Map of Catchments 14 and 15 within the Archer Creek Catchment of the Arbutus Lake watershed in the Central Adirondack Mountains, New York

Table 1

X-ray diffraction data from individual soil samples collected in 2002 from Catchments 14 and 15

Catchment

Depth (cm)

Quartz

Plagioclase

K-feldspar

Amphibole

Pyroxene

Di-clay

Chlorite

Total

14

15

33.7

12.8

18.2

3.4

15.0

7.7

4.0

94.8

14

50

22.0

14.4

24.1

4.8

22.2

4.1

7.9

99.5

15

15

20.9

16.0

15.5

6.2

5.0

2.5

66.1

15

50

18.8

16.4

13.7

4.9

4.9

0.5

59.2

Data are percentages (Watmough et al. 2005; Watmough, pers. commun.)

Sampling

Vegetation surveys were conducted during summer 2002. Each catchment was divided into a grid of 20 × 20 m plots and six horizontal 20-m transects (two lower, two middle, two upper slope) were randomly selected for vegetation sampling. Within these transects, the species and diameter at 1.4 m above the ground (d.b.h.) were recorded for every tree ≥5 cm in diameter.

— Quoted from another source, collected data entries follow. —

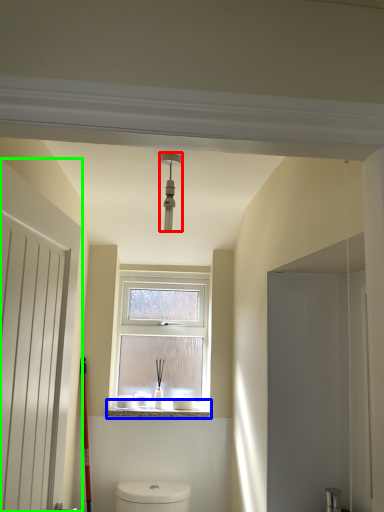 Question: Which object is the farthest from light fixture (highlighted by a red box)? Choose among these: window sill (highlighted by a blue box) or door (highlighted by a green box).

Choices:
 (A) window sill
 (B) door

Answer: (A) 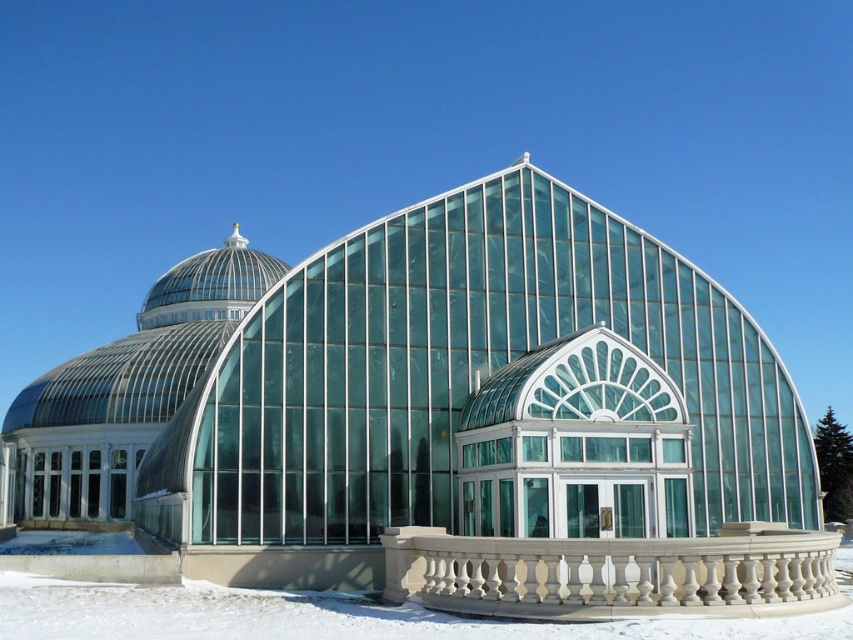 Does white stone balustrade at center lie in front of white powdery snow at lower center?

No.

Is white stone balustrade at center above white powdery snow at lower center?

Indeed, white stone balustrade at center is positioned over white powdery snow at lower center.

In order to click on white stone balustrade at center in this screenshot , I will do `click(613, 573)`. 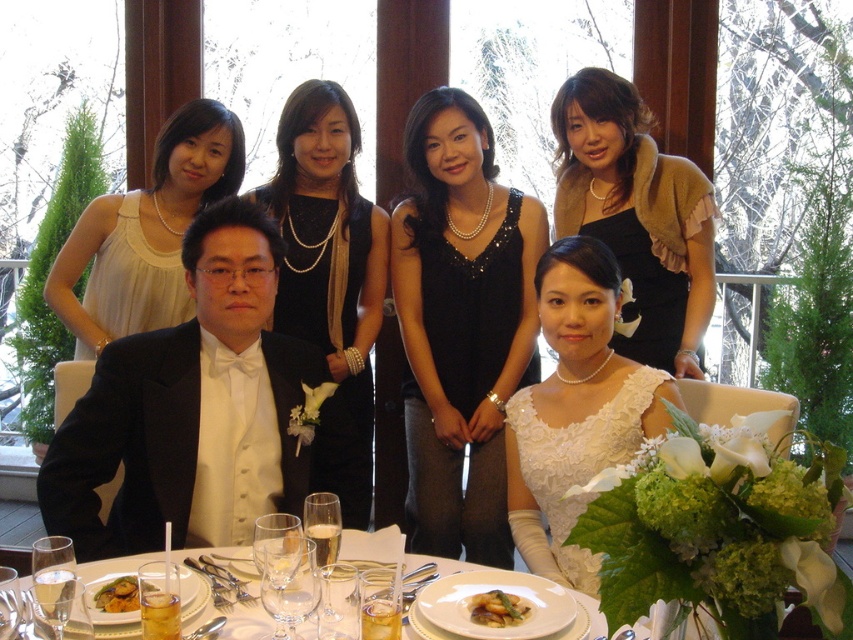 Does matte black dress at center appear on the right side of golden brown crispy fried food at center?

Correct, you'll find matte black dress at center to the right of golden brown crispy fried food at center.

Is matte black dress at center thinner than golden brown crispy fried food at center?

No, matte black dress at center is not thinner than golden brown crispy fried food at center.

You are a GUI agent. You are given a task and a screenshot of the screen. Output one action in this format:
    pyautogui.click(x=<x>, y=<y>)
    Task: Click on the matte black dress at center
    This screenshot has width=853, height=640.
    Given the screenshot: What is the action you would take?
    pyautogui.click(x=637, y=214)

Where is `matte black dress at center`? This screenshot has width=853, height=640. matte black dress at center is located at coordinates (637, 214).

Does matte black dress at center appear on the right side of white satin dress at upper left?

Correct, you'll find matte black dress at center to the right of white satin dress at upper left.

Who is more forward, (x=662, y=292) or (x=160, y=209)?

Positioned in front is point (x=662, y=292).

You are a GUI agent. You are given a task and a screenshot of the screen. Output one action in this format:
    pyautogui.click(x=<x>, y=<y>)
    Task: Click on the matte black dress at center
    This screenshot has width=853, height=640.
    Given the screenshot: What is the action you would take?
    pyautogui.click(x=637, y=214)

Does white lace dress at center appear on the left side of golden brown crispy fried food at center?

No, white lace dress at center is not to the left of golden brown crispy fried food at center.

Does point (606, 435) come behind point (523, 612)?

Yes, it is behind point (523, 612).

Measure the distance between white lace dress at center and camera.

The distance of white lace dress at center from camera is 5.64 feet.

This screenshot has height=640, width=853. Identify the location of white lace dress at center. (577, 461). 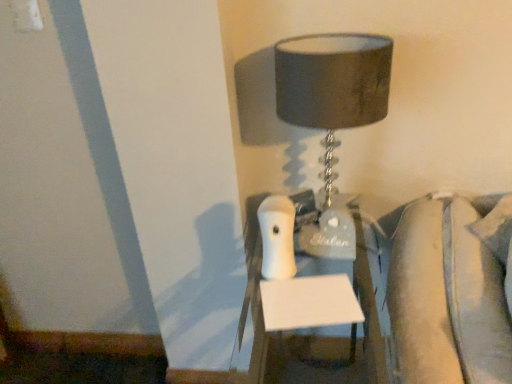 Question: Does white glossy nightstand at center have a lesser width compared to matte gray lampshade at upper center?

Choices:
 (A) no
 (B) yes

Answer: (A)

Question: From the image's perspective, is white glossy nightstand at center over matte gray lampshade at upper center?

Choices:
 (A) yes
 (B) no

Answer: (B)

Question: From the image's perspective, would you say white glossy nightstand at center is shown under matte gray lampshade at upper center?

Choices:
 (A) no
 (B) yes

Answer: (B)

Question: From a real-world perspective, is white glossy nightstand at center located beneath matte gray lampshade at upper center?

Choices:
 (A) yes
 (B) no

Answer: (A)

Question: From a real-world perspective, is white glossy nightstand at center on matte gray lampshade at upper center?

Choices:
 (A) yes
 (B) no

Answer: (B)

Question: Is the position of white glossy nightstand at center more distant than that of matte gray lampshade at upper center?

Choices:
 (A) no
 (B) yes

Answer: (A)

Question: Could you tell me if matte gray lampshade at upper center is turned towards white glossy nightstand at center?

Choices:
 (A) yes
 (B) no

Answer: (B)

Question: Is there a large distance between matte gray lampshade at upper center and white glossy nightstand at center?

Choices:
 (A) no
 (B) yes

Answer: (A)

Question: Is matte gray lampshade at upper center facing away from white glossy nightstand at center?

Choices:
 (A) yes
 (B) no

Answer: (B)

Question: From a real-world perspective, is matte gray lampshade at upper center over white glossy nightstand at center?

Choices:
 (A) no
 (B) yes

Answer: (B)

Question: Considering the relative sizes of matte gray lampshade at upper center and white glossy nightstand at center in the image provided, is matte gray lampshade at upper center bigger than white glossy nightstand at center?

Choices:
 (A) yes
 (B) no

Answer: (B)

Question: Can you confirm if matte gray lampshade at upper center is positioned to the left of white glossy nightstand at center?

Choices:
 (A) yes
 (B) no

Answer: (A)

Question: From their relative heights in the image, would you say matte gray lampshade at upper center is taller or shorter than white glossy nightstand at center?

Choices:
 (A) short
 (B) tall

Answer: (A) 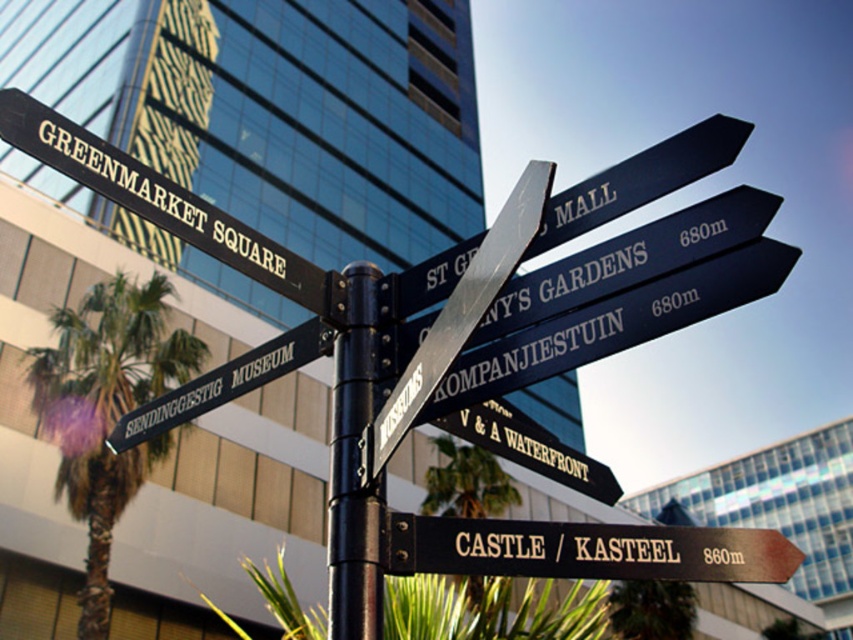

Leaf litter was collected from 10 2 × 2 m nets suspended approximately 2 m above the ground in each catchment during autumn 2003. Samples from five nets in the upper half and five nets in the lower half were pooled separately yielding two aggregate collections per catchment. After collection, leaves were air-dried, sorted by species, and sub-samples were ground in a Wiley Mill® using a #20 (0.85 mm) screen. Samples were analyzed for cation concentrations and Ca isotopes using the procedures given below.

Stemwood and root samples were collected from one canopy-dominant sugar maple and one dominant beech tree in each catchment during October 2005. Three stemwood cores (approximately 10 cm length, representing years 1980–2005) were collected from each tree using an increment borer at 1.4 m above the ground. Roots (approximately 0.5 cm diameter) from the same trees were collected by excavating soil near the base of the root crown. Aggregate samples of root tissue and stemwood tissue were analyzed separately for Ca concentrations and Ca isotopes using the procedures given below.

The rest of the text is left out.